* **What needs to be done**:
Please report how many lines in the records below contain "Auswahl". Reply with the number alone.

_ _ _

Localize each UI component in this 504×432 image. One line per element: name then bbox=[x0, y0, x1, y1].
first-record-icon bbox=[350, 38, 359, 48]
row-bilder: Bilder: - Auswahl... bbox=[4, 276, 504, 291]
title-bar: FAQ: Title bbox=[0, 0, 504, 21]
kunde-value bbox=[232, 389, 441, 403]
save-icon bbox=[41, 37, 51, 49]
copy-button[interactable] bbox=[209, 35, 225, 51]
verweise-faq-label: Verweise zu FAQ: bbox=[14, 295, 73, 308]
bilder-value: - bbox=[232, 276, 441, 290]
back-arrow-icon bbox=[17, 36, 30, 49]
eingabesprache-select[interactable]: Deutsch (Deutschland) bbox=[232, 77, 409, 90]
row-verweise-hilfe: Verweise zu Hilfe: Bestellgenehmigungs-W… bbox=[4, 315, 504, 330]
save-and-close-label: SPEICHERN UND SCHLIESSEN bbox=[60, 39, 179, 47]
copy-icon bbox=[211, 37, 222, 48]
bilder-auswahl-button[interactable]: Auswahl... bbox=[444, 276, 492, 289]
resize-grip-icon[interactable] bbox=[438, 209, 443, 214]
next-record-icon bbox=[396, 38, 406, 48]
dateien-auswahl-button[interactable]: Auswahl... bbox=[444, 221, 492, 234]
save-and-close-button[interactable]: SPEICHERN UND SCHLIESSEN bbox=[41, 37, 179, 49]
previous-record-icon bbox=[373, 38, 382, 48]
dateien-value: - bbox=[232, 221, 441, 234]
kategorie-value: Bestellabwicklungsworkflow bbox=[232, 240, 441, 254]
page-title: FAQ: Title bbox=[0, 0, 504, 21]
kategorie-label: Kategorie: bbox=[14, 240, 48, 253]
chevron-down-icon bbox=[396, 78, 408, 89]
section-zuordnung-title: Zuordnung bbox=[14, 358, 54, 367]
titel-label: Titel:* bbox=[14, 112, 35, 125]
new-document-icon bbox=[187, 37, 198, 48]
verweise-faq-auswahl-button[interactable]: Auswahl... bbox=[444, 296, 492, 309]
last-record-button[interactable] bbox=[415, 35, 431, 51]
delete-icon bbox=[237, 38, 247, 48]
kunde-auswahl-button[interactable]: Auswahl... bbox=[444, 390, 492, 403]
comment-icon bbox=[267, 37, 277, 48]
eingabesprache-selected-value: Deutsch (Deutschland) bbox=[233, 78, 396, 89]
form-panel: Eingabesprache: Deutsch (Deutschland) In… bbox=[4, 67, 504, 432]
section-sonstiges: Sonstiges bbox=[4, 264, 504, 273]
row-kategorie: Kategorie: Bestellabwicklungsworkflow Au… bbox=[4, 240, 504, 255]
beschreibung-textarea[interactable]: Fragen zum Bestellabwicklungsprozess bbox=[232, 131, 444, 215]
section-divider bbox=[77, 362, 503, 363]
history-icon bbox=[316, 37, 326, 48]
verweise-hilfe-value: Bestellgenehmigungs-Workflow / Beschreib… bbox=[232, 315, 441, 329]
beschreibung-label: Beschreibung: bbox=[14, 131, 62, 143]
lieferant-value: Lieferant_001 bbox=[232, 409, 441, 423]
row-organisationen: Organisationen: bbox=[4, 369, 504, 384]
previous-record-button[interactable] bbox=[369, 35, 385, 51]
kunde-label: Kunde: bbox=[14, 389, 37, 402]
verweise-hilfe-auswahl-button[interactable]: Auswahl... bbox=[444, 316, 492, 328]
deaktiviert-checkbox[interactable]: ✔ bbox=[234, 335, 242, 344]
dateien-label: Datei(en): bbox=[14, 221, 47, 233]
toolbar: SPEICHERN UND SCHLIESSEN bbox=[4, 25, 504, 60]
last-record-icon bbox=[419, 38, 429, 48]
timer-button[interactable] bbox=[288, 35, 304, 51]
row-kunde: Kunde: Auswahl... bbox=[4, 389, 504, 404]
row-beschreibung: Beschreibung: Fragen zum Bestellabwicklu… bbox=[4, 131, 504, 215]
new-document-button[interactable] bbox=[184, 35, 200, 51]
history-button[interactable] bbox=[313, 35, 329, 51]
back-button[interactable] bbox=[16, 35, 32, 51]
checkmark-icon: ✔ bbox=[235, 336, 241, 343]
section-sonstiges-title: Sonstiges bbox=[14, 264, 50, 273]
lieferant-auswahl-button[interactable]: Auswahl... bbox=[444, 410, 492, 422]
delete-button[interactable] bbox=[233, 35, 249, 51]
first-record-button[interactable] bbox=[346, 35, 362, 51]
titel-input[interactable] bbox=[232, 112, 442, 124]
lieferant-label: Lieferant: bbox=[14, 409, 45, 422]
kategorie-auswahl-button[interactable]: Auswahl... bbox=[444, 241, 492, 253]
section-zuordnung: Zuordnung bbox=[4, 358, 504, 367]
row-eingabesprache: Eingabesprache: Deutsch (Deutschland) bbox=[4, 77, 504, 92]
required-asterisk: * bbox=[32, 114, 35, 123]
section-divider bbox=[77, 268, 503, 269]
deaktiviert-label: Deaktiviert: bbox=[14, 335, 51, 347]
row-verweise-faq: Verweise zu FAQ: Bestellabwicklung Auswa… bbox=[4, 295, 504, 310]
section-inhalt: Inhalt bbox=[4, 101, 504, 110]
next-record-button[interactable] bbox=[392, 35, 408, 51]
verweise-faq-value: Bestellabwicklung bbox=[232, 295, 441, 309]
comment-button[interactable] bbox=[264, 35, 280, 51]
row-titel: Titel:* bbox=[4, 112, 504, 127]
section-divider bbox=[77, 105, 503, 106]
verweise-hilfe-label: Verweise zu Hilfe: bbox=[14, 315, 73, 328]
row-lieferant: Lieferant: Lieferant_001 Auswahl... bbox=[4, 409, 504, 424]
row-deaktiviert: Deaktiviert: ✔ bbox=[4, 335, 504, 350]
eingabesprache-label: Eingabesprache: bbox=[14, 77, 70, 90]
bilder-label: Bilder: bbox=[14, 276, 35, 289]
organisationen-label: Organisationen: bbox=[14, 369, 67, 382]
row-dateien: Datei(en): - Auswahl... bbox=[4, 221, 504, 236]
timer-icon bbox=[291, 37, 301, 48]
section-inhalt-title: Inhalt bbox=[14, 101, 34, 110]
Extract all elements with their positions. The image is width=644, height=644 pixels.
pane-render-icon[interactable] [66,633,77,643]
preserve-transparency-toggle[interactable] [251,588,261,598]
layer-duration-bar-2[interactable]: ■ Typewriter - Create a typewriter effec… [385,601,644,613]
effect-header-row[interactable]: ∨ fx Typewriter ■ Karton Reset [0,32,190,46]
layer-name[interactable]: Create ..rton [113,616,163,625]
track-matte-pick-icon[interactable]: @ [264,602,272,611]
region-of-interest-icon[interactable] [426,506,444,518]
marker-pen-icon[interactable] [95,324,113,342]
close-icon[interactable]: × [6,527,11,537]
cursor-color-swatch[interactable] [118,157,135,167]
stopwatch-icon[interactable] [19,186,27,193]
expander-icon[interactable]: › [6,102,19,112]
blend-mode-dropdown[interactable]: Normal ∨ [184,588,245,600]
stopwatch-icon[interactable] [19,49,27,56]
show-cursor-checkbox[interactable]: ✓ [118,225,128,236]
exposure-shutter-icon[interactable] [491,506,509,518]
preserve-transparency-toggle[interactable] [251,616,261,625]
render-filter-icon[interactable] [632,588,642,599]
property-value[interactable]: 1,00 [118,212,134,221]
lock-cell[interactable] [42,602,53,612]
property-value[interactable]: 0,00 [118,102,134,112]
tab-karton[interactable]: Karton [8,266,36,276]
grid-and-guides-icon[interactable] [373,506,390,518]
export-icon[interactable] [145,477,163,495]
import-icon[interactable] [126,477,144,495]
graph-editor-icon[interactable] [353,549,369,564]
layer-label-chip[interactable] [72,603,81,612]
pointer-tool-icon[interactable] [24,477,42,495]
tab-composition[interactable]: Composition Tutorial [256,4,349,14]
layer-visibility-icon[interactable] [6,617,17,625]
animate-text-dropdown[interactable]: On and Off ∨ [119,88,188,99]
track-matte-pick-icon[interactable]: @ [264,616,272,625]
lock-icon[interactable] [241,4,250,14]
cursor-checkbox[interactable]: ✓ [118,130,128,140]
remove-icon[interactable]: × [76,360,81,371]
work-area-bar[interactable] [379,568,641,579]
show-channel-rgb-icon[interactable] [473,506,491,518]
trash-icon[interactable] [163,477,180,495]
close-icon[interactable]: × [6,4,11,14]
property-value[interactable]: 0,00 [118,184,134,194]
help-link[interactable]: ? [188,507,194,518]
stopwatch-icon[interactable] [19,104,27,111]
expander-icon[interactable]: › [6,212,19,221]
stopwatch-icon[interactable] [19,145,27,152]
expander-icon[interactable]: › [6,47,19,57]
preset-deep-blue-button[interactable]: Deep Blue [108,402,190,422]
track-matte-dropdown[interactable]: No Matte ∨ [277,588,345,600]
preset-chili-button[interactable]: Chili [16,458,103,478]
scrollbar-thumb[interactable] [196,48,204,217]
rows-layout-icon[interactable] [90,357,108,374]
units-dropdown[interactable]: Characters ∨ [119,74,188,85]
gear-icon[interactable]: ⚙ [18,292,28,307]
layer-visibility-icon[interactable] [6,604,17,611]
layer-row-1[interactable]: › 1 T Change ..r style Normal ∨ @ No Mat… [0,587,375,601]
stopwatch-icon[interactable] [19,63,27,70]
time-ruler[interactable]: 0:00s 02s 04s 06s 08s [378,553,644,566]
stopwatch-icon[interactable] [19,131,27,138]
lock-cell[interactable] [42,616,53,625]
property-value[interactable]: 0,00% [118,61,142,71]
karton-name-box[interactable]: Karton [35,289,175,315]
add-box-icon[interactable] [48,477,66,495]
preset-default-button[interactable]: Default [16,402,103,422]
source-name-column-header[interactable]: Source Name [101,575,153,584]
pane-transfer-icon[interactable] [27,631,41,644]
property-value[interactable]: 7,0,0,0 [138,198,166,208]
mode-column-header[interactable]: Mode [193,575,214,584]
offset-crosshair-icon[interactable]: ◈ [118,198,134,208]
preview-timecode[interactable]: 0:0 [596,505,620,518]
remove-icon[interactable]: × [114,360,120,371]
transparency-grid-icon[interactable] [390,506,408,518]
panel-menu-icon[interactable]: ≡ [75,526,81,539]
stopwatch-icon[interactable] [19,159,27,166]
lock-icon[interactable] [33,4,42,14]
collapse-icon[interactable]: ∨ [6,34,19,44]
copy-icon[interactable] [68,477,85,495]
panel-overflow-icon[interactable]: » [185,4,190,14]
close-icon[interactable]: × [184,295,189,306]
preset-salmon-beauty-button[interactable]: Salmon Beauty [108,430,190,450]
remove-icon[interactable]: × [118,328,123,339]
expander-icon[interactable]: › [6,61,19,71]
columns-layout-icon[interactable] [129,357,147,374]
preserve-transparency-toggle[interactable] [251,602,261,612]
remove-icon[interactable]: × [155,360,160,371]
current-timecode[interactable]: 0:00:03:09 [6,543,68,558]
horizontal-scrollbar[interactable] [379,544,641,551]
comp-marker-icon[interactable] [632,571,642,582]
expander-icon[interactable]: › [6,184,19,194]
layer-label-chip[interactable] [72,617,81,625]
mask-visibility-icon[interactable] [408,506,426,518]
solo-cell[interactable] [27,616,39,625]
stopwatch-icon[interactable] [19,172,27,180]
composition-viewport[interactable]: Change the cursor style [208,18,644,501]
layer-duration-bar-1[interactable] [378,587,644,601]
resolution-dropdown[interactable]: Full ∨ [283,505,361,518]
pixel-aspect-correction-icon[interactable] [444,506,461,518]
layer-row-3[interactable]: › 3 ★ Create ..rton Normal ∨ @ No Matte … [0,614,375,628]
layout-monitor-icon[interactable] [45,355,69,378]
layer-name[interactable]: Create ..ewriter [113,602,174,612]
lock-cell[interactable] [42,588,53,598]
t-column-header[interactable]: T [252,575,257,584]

_ _ _

* **Solution**:
11